» Assignment
Please find all lines in the data that hold the string "kafka" and copy them.

» Records for the exercise
────────────────────────────────────────

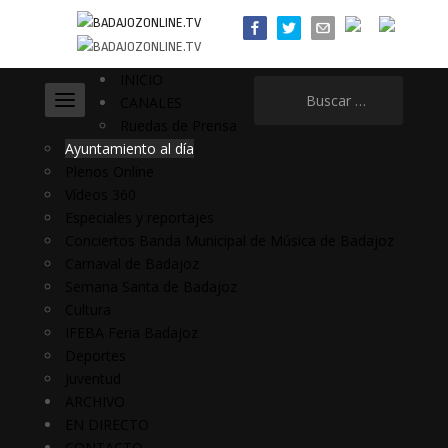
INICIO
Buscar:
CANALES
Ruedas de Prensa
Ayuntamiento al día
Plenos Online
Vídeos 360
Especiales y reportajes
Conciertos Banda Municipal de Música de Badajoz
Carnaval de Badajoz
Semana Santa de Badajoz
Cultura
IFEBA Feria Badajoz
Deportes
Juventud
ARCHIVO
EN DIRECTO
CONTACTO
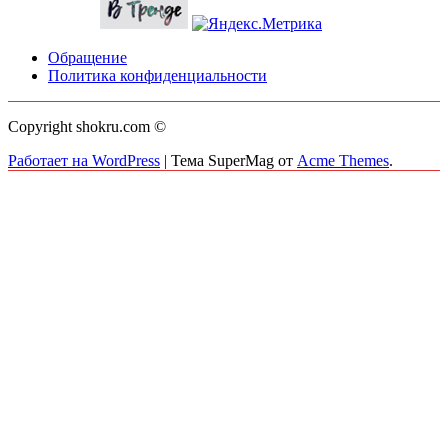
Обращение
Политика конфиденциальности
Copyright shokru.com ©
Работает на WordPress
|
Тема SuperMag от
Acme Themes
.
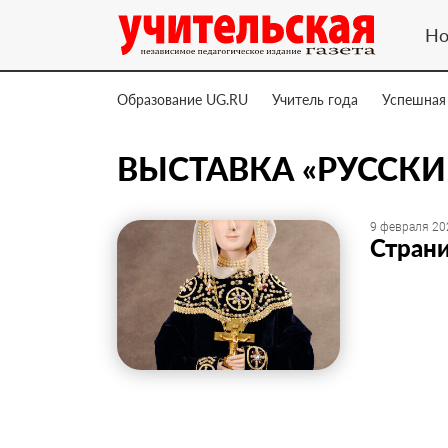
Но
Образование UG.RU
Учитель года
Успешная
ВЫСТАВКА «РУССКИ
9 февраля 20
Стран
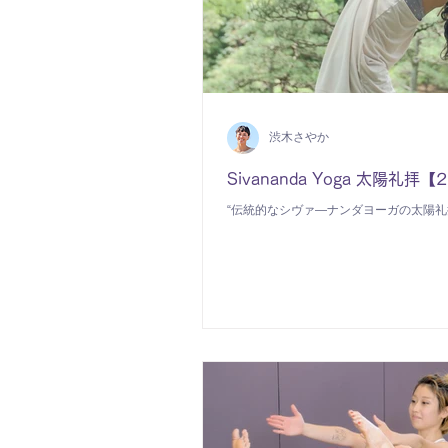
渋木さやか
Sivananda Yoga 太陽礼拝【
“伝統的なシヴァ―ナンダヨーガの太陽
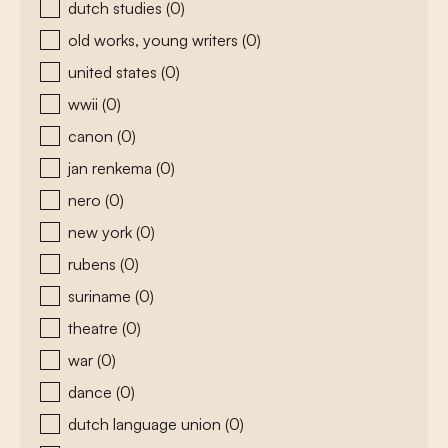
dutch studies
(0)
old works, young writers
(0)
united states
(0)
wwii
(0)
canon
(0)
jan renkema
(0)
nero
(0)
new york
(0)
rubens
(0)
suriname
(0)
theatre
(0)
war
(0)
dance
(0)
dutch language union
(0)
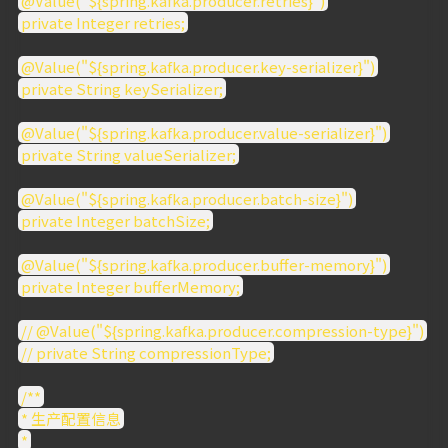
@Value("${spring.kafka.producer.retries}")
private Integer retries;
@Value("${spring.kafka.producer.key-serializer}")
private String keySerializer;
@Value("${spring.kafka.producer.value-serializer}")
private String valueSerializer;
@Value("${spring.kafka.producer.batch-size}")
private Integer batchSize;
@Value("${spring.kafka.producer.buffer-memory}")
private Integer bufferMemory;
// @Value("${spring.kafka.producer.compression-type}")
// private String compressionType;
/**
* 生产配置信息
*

────────────────────────────────────────

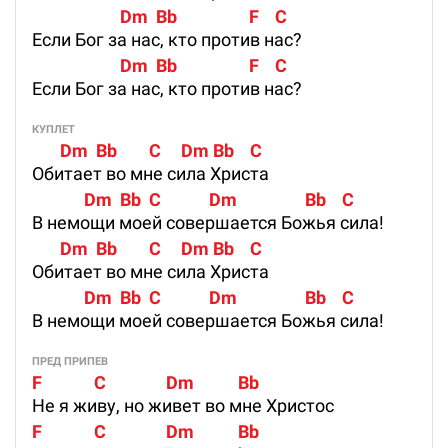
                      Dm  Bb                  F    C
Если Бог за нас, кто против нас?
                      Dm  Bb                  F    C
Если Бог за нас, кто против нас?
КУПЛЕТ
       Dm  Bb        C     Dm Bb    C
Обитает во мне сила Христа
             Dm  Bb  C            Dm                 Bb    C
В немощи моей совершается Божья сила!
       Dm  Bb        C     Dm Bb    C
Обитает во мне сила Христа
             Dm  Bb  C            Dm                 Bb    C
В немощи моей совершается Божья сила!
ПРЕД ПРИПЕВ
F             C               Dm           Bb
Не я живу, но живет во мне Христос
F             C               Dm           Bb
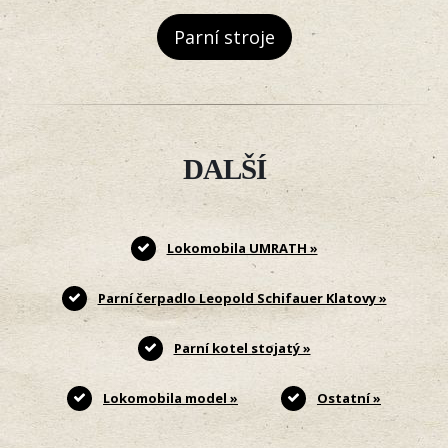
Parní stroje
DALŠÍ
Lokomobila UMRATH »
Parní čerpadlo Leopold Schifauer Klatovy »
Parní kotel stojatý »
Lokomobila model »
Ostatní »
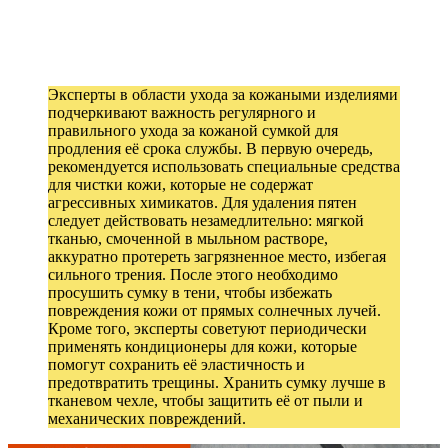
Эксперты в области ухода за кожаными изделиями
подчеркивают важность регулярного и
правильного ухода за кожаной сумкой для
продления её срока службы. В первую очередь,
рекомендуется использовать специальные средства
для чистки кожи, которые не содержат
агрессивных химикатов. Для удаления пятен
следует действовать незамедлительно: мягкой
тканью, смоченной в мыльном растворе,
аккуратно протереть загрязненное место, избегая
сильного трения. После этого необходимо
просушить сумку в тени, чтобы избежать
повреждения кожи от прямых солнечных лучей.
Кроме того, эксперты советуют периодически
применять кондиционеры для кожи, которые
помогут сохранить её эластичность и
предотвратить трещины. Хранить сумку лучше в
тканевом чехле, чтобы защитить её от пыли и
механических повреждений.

────────────────────────────────────────

» Result for this task
@Value("${spring.kafka.producer.retries}")
@Value("${spring.kafka.producer.key-serializer}")
@Value("${spring.kafka.producer.value-serializer}")
@Value("${spring.kafka.producer.batch-size}")
@Value("${spring.kafka.producer.buffer-memory}")
// @Value("${spring.kafka.producer.compression-type}")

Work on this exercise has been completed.